Knox Professor Deirdre Mayer Dougherty Celebrates New Publication

A single question sparked a journey that became a dissertation, a search for answers, and, ultimately, a passion project: How does race and place play a part in educational funding and biases?

Several years later, that project came to fruition as Knox College Associate Professor of Education Studies Deirdre Mayer Dougherty published her book, Race and Place: School Desegregation in Prince George’s County, Maryland.

Dougherty celebrated her first publication with two discussions on campus in October, one in the Abolition Lab and another in the Trustees Room of Alumni Hall.

“It’s really important that Knox provides the resources for faculty to do this kind of work,” Dougherty said. “This kind of work matters; it’s what we’re trained to do. It only helps us be better teachers and researchers. ”

Race and Place looks at education inequality throughout the 20th century in Prince George’s County, Maryland, as the community goes through the process of school desegregation. It focused on how the policies that emerged during this time, ranging from school equalization, school choice, neighborhood schools, school construction, school closure, busing for racial integration, and school discipline, impacted life in the community. 

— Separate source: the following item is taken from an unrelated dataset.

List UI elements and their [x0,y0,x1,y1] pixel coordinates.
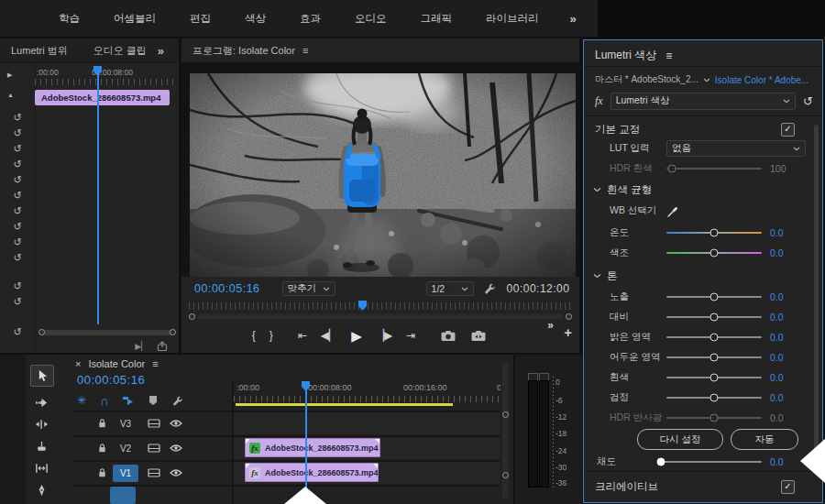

While in a teaching fellow program, Dougherty had questions about her school, noticing immediate imbalances in education, but was not receiving answers.

“That made me interested,” she said. “I didn’t know anything about education policy, so this project began as a history project for my dissertation, then evolved into a few journal articles, and now it’s a book. I’m not sure why there were so many iterations, but maybe it’s a love story to a place I researched for about 19 years. I think it also is a way to look at what’s going on now in policy and how it relates to the past.”

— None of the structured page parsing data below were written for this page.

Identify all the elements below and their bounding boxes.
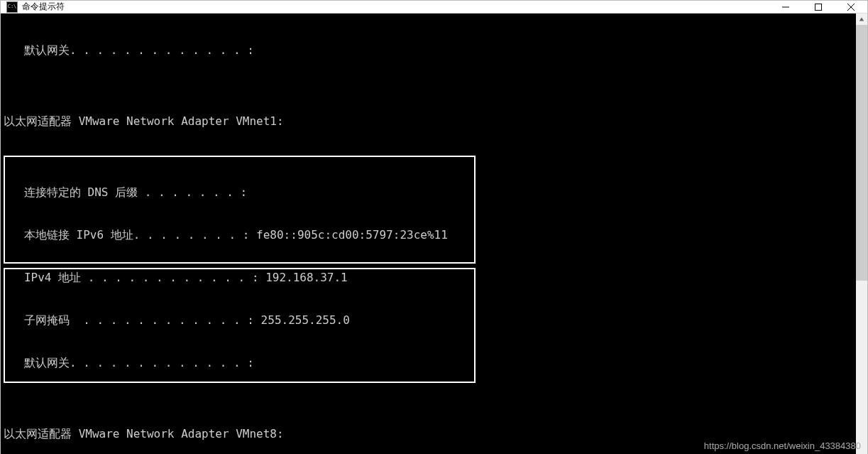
terminal-line: 默认网关. . . . . . . . . . . . . :	[4, 356, 856, 370]
terminal-line: IPv4 地址 . . . . . . . . . . . . : 192.16…	[4, 271, 856, 285]
scroll-thumb[interactable]	[856, 25, 867, 281]
watermark-text: https://blog.csdn.net/weixin_43384380	[704, 441, 861, 451]
window-title: 命令提示符	[22, 1, 769, 13]
terminal-line: 子网掩码 . . . . . . . . . . . . : 255.255.2…	[4, 313, 856, 328]
cmd-icon: C:\	[6, 1, 18, 13]
close-button[interactable]	[835, 1, 867, 13]
highlight-box-vmnet8	[4, 156, 476, 264]
minimize-button[interactable]	[769, 1, 802, 13]
svg-rect-1	[815, 4, 822, 10]
scroll-track[interactable]	[856, 25, 867, 454]
terminal-area: 默认网关. . . . . . . . . . . . . : 以太网适配器 V…	[1, 13, 867, 454]
terminal-line: 以太网适配器 VMware Network Adapter VMnet8:	[4, 427, 856, 441]
terminal-line: 本地链接 IPv6 地址. . . . . . . . : fe80::905c…	[4, 228, 856, 242]
window-controls	[769, 1, 867, 13]
scroll-up-arrow-icon[interactable]	[856, 13, 867, 25]
terminal-line: 默认网关. . . . . . . . . . . . . :	[4, 43, 856, 58]
svg-marker-4	[859, 18, 864, 21]
maximize-button[interactable]	[802, 1, 835, 13]
terminal-line: 以太网适配器 VMware Network Adapter VMnet1:	[4, 114, 856, 129]
command-prompt-window: C:\ 命令提示符 默认网关. . . . . . . . . . . . . …	[0, 0, 868, 454]
terminal-output[interactable]: 默认网关. . . . . . . . . . . . . : 以太网适配器 V…	[1, 13, 856, 454]
titlebar: C:\ 命令提示符	[1, 1, 867, 13]
terminal-line: 连接特定的 DNS 后缀 . . . . . . . :	[4, 185, 856, 200]
vertical-scrollbar[interactable]	[856, 13, 867, 454]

As an educator of future teachers, Dougherty admits her research has an impact on how she prepares her students for their futures leading a classroom.

“I try to distance my students from looking at individual actions and thinking of those as pertaining to a child or pertaining to a teacher and thinking ‘they’re failing because they can’t do what they need to do,’ but to look at the larger structure that creates the situation as to why the child is failing,” she said. 

Dougherty’s book shows how policies reinforce assumptions and create new racial truths about people and schooling. She also reflected on broader implications, noting, “I think of a theorist who said, ‘history of the present is not just what is happening, but how we got here.’ We’re always tracing back how we got here.”